Sommeil, Haruki Murakami

Cette longue nouvelle n’est sans doute pas le plus beau texte de Murakami. Néanmoins, en le lisant, j’ai une fois encore eu l’étrange impression que ce livre m’était tout particulièrement destiné, et c’est à cela, je pense, que l’on reconnaît les grands auteurs.

Sommeil évoque les dix-sept nuits sans sommeil d’une jeune trentenaire. Je pourrais me contenter de cette unique phrase pour résumer ce court texte. Seulement, comme d’habitude, il est impossible de résumer Murakami.

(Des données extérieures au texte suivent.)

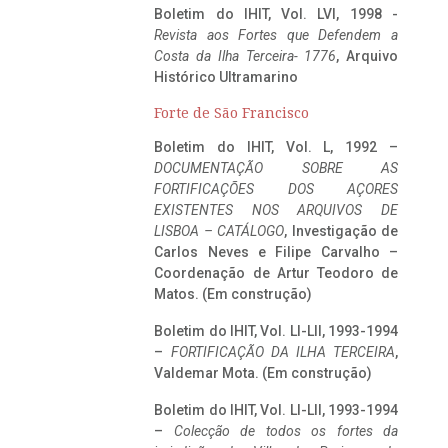
Boletim do IHIT, Vol. LVI, 1998 -
Revista aos Fortes que Defendem a
Costa da Ilha Terceira- 1776
, Arquivo
Histórico Ultramarino
Forte de São Francisco
Boletim do IHIT, Vol. L, 1992 –
DOCUMENTAÇÃO SOBRE AS
FORTIFICAÇÕES DOS AÇORES
EXISTENTES NOS ARQUIVOS DE
LISBOA – CATÁLOGO
, Investigação de
Carlos Neves e Filipe Carvalho –
Coordenação de Artur Teodoro de
Matos. (Em construção)
Boletim do IHIT, Vol. LI-LII, 1993-1994
–
FORTIFICAÇÃO DA ILHA TERCEIRA
,
Valdemar Mota. (Em construção)
Boletim do IHIT, Vol. LI-LII, 1993-1994
–
Colecção de todos os fortes da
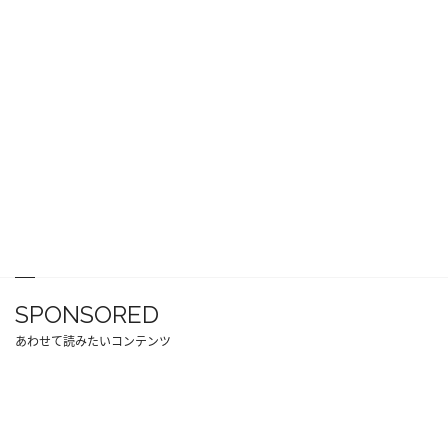
SPONSORED
あわせて読みたいコンテンツ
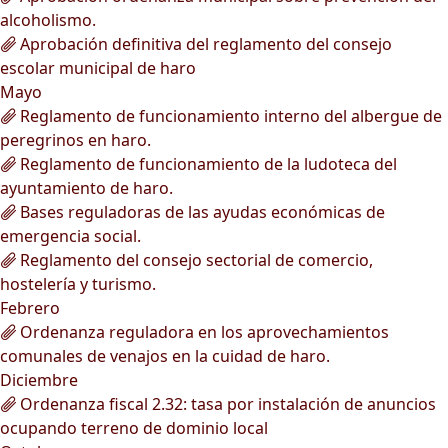
alcoholismo.
Aprobación definitiva del reglamento del consejo
escolar municipal de haro
Mayo
Reglamento de funcionamiento interno del albergue de
peregrinos en haro.
Reglamento de funcionamiento de la ludoteca del
ayuntamiento de haro.
Bases reguladoras de las ayudas económicas de
emergencia social.
Reglamento del consejo sectorial de comercio,
hostelería y turismo.
Febrero
Ordenanza reguladora en los aprovechamientos
comunales de venajos en la cuidad de haro.
Diciembre
Ordenanza fiscal 2.32: tasa por instalación de anuncios
ocupando terreno de dominio local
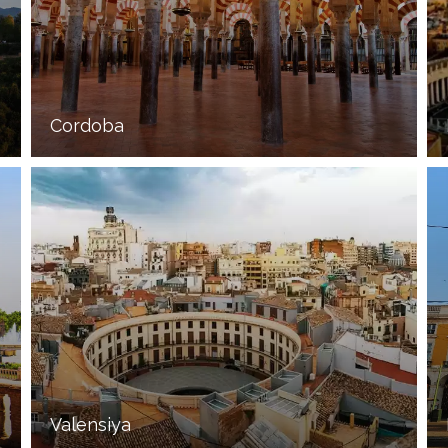
Cordoba
Valensiya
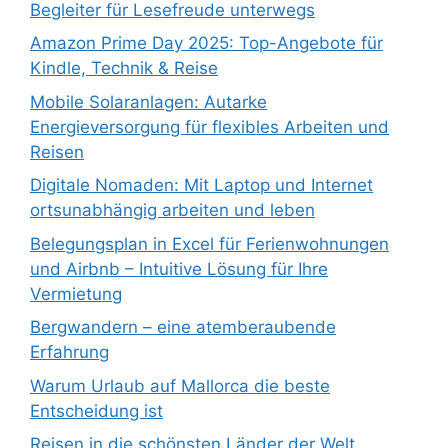
Begleiter für Lesefreude unterwegs
Amazon Prime Day 2025: Top-Angebote für
Kindle, Technik & Reise
Mobile Solaranlagen: Autarke
Energieversorgung für flexibles Arbeiten und
Reisen
Digitale Nomaden: Mit Laptop und Internet
ortsunabhängig arbeiten und leben
Belegungsplan in Excel für Ferienwohnungen
und Airbnb – Intuitive Lösung für Ihre
Vermietung
Bergwandern – eine atemberaubende
Erfahrung
Warum Urlaub auf Mallorca die beste
Entscheidung ist
Reisen in die schönsten Länder der Welt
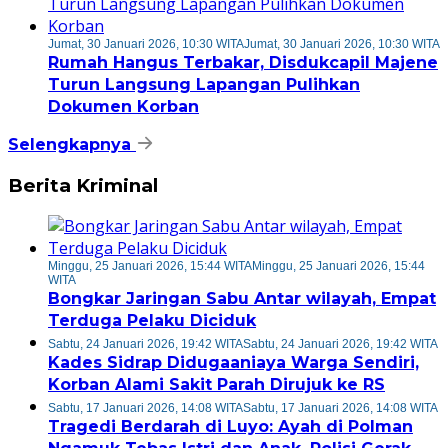
Jumat, 30 Januari 2026, 10:30 WITA
Jumat, 30 Januari 2026, 10:30 WITA
Rumah Hangus Terbakar, Disdukcapil Majene
Turun Langsung Lapangan Pulihkan
Dokumen Korban
Selengkapnya
Berita Kriminal
Minggu, 25 Januari 2026, 15:44 WITA
Minggu, 25 Januari 2026, 15:44
WITA
Bongkar Jaringan Sabu Antar wilayah, Empat
Terduga Pelaku Diciduk
Sabtu, 24 Januari 2026, 19:42 WITA
Sabtu, 24 Januari 2026, 19:42 WITA
Kades Sidrap Didugaaniaya Warga Sendiri,
Korban Alami Sakit Parah Dirujuk ke RS
Sabtu, 17 Januari 2026, 14:08 WITA
Sabtu, 17 Januari 2026, 14:08 WITA
Tragedi Berdarah di Luyo: Ayah di Polman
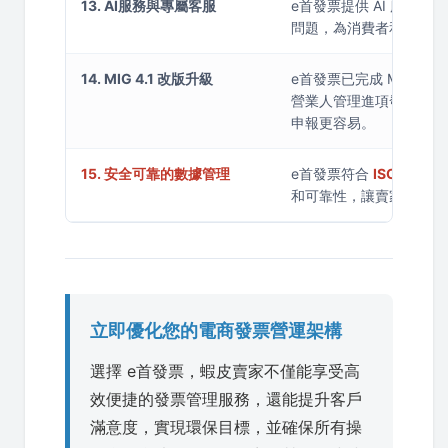
13. AI服務與專屬客服
e首發票提供 AI 服務
問題，為消費者和賣家提
14. MIG 4.1 改版升級
e首發票已完成 MIG 4
營業人管理進項發票與列
申報更容易。
15. 安全可靠的數據管理
e首發票符合
ISO/IEC
和可靠性，讓賣家放心使
立即優化您的電商發票營運架構
選擇 e首發票，蝦皮賣家不僅能享受高
效便捷的發票管理服務，還能提升客戶
滿意度，實現環保目標，並確保所有操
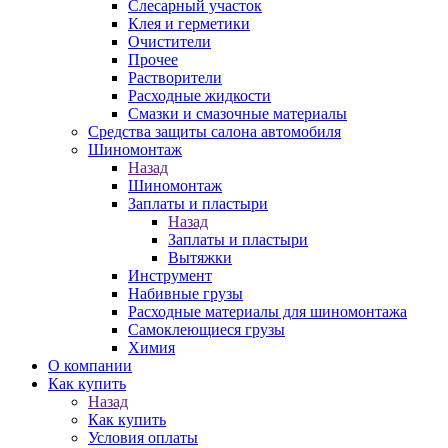
Слесарный участок
Клея и герметики
Очистители
Прочее
Растворители
Расходные жидкости
Смазки и смазочные материалы
Средства защиты салона автомобиля
Шиномонтаж
Назад
Шиномонтаж
Заплаты и пластыри
Назад
Заплаты и пластыри
Вытяжки
Инструмент
Набивные грузы
Расходные материалы для шиномонтажа
Самоклеющиеся грузы
Химия
О компании
Как купить
Назад
Как купить
Условия оплаты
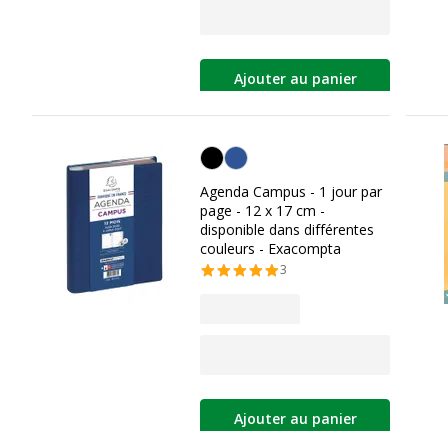
Ajouter au panier
Personnalisation de la couleur
Agenda Campus - 1 jour par
page - 12 x 17 cm -
disponible dans différentes
couleurs - Exacompta
3
Ajouter au panier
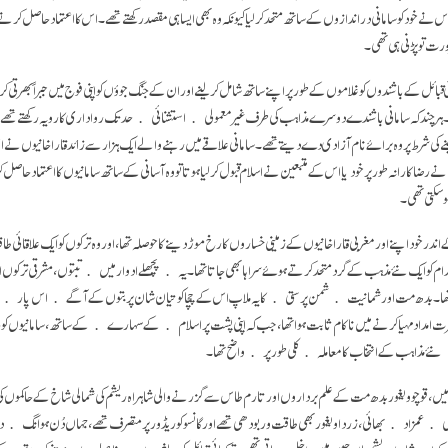
 نے خود کو سامانی دراندازوں کے ساتھ متحد کرلیا کیونکہ وہ بھی ایسا ہی مقصد رکھتے تھے۔ اس کا اعتماد حاصل کر
رت تو پڑنی ہی تھی۔
ئی قبائل کے باشندوں کو غلاموں کے طور پر اپنے ساتھ شامل کر لینے اور ان کے جنگ جوؤں کو اپنی فوج میں جبراً بھر
۔ ہر چند کہ سامانی باشندے دوسرے مذاہب کی طرف غیرمعمولی ﴿استشنائی﴾ حد تک رواداری کا رویہ رکھتے تھے،
لینے کی شرط پر وہ برائے نام آزادی دے دیتے تھے۔ سامانی علاقے میں رہنے والے ایک ہزار سے زائد قاراخانیوں ن
 رضاکارانہ طور پر خود یا اس کے متبعین نے اسلام قبول کرلیا ہوتا تو وہ آسانی کے ساتھ سامانیوں کا اعتماد حاصل ک
ہوسکتی تھی۔
ندر خود اپنے اور مغربی قاراخانیوں کے زمینی خساروں کا رخ موڑ دینے کا حوصلہ تھا، اور وہ ترکوں کو ایک علاقائی 
قدام کو ایک نئے مذہب کے گرد متحد کرتے ہوئے سراہا بھی جاتا تھا۔ یہ ﴿پچھلے ادوار میں﴾ تبتوں، مشرقی ترکوں 
 تھا۔ بدھ مت اور شمانیت ﴿شمن پرستی﴾ کا یہ ملاپ اس کے چچا کو تیان شان پربتوں کے آگے ﴿اس پار﴾ اپنی ز
رت امداد مہیا کرنے میں ناکام ثابت ہوا تھا، جب کہ اپنی پشت پر اسلام ﴿کے سہارے﴾ کے ساتھ، سامانیوں کو ف
 مذاہب کے انتخاب کا معاملہ ﴿کلی طور پر﴾ واضح تھا۔
و ویغور بدھ مت کے علم برداروں اور تارم طاس سے گزرنے والی شاہراہ ریشم کی شمالی شاخ کے حاکموں ک
 ﴿عمزاد﴾ بھائی، زرد اویغور بھی طاقت ور بودھی تھے اور گانسو کوریڈور پر متصرف تھے، جہاں دُن ہوانگ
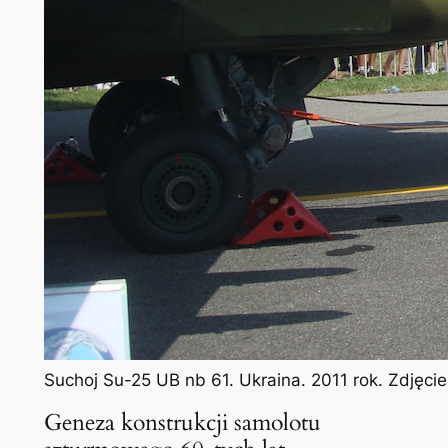
Suchoj Su-25 UB nb 61. Ukraina. 2011 rok. Zdjęci
Geneza konstrukcji samolotu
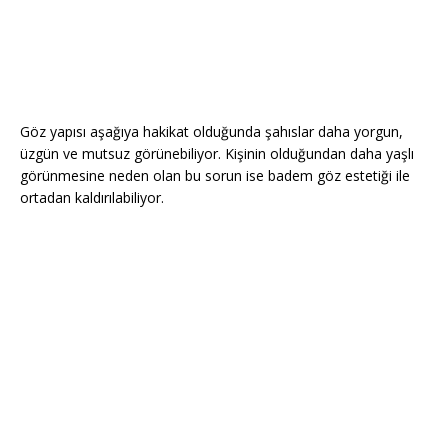
Göz yapısı aşağıya hakikat olduğunda şahıslar daha yorgun,
üzgün ve mutsuz görünebiliyor. Kişinin olduğundan daha yaşlı
görünmesine neden olan bu sorun ise badem göz estetiği ile
ortadan kaldırılabiliyor.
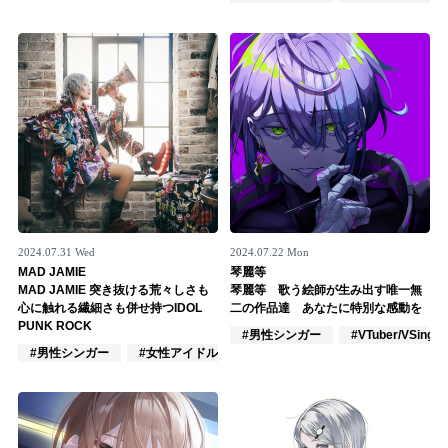
Official SNS
2024.07.31 Wed
2024.07.22 Mon
MAD JAMIE
琴麗等
MAD JAMIE 突き抜ける荒々しさも
琴麗等 歌う絵師が生み出す唯一無
心に触れる繊細さも併せ持つIDOL
二の作品達 あなたに特別な感動を
PUNK ROCK
#男性シンガー
#VTuber/VSinger
#男性シンガー
#女性アイドル
#女性バンド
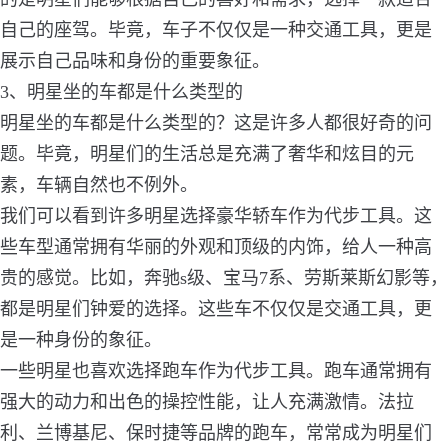
自己的座驾。毕竟，车子不仅仅是一种交通工具，更是
展示自己品味和身份的重要象征。
3、明星坐的车都是什么类型的
明星坐的车都是什么类型的？这是许多人都很好奇的问
题。毕竟，明星们的生活总是充满了奢华和炫目的元
素，车辆自然也不例外。
我们可以看到许多明星选择豪华轿车作为代步工具。这
些车型通常拥有华丽的外观和顶级的内饰，给人一种高
贵的感觉。比如，奔驰s级、宝马7系、劳斯莱斯幻影等，
都是明星们钟爱的选择。这些车不仅仅是交通工具，更
是一种身份的象征。
一些明星也喜欢选择跑车作为代步工具。跑车通常拥有
强大的动力和出色的操控性能，让人充满激情。法拉
利、兰博基尼、保时捷等品牌的跑车，常常成为明星们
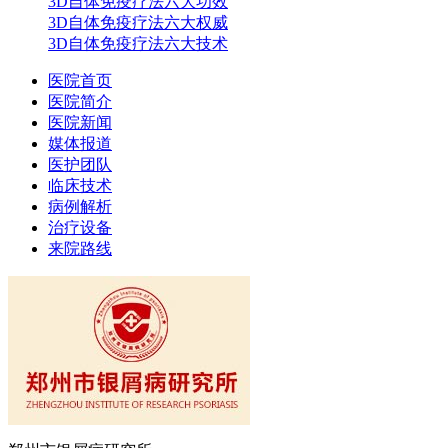
3D自体免疫疗法六大功效
3D自体免疫疗法六大权威
3D自体免疫疗法六大技术
医院首页
医院简介
医院新闻
媒体报道
医护团队
临床技术
病例解析
治疗设备
来院路线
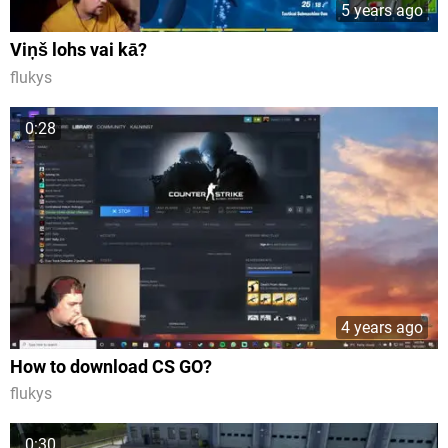
5 years ago
Viņš lohs vai kā?
flukys
0:28
4 years ago
How to download CS GO?
flukys
0:30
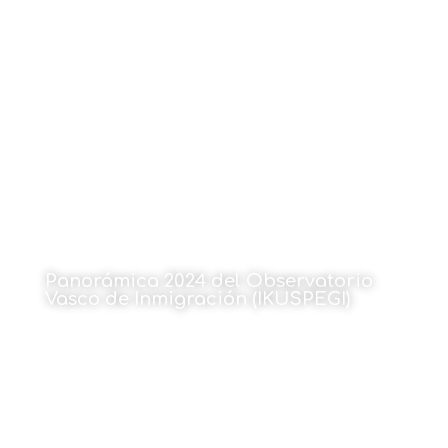
13 de enero de 2025
Panorámica 2024 del Observatorio
Vasco de Inmigración (IKUSPEGI)
13 de enero de 2025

Nous voici donc aux côtés de cette femme dont nous ne connaîtrons pas le nom. Elle mène une vie bien rangée de femme au foyer, occupant ses journées à la préparation des repas pour son mari, dentiste, et son fils, à faire le ménage et les courses. Une nuit, elle se réveille après un cauchemar dont elle ne conserve pas de souvenir si ce n’est une sinistre impression. Juste après, elle est victime d’une sorte d’hallucination, d’une vision terrifiante entre rêve et réalité comme sait si bien les créer Murakami. Un vieillard est au bout de son lit, en face d’elle, et lui arrose les pieds. Elle semble consciente mais lorsqu’elle cherche à allumer l’interrupteur, elle se rend compte qu’elle ne peut faire aucun mouvement. Son cri d’angoisse restera enfermé dans sa gorge. Trempée de sueur et bouleversée par ce dernier rêve qui ressemblait si étrangement à la réalité, elle se lève.

A partir de là, elle ne dormira plus. A partir de ce moment, elle passera ses journées et ses nuits à relire Anna Karénine, le roman-fleuve de Tolstoï. Peu à peu, elle prend conscience de la valeur de son esprit et décide de profiter intensément du temps supplémentaire accordé par ces étranges insomnies.

Inutile d’en raconter davantage, j’en ai sans doute déjà bien trop dit. Dans un style épuré, Murakami nous plonge une nouvelle fois au cœur de la nuit qui semble être une immense source d’inspiration pour lui vu la présence considérable qu’elle occupe dans l’ensemble de son œuvre.

Ce texte envoûtant et énigmatique, superbement illustré par Kat Menschik, se lit donc très facilement. Je regretterai simplement une fin un peu trop rapide à mon goût.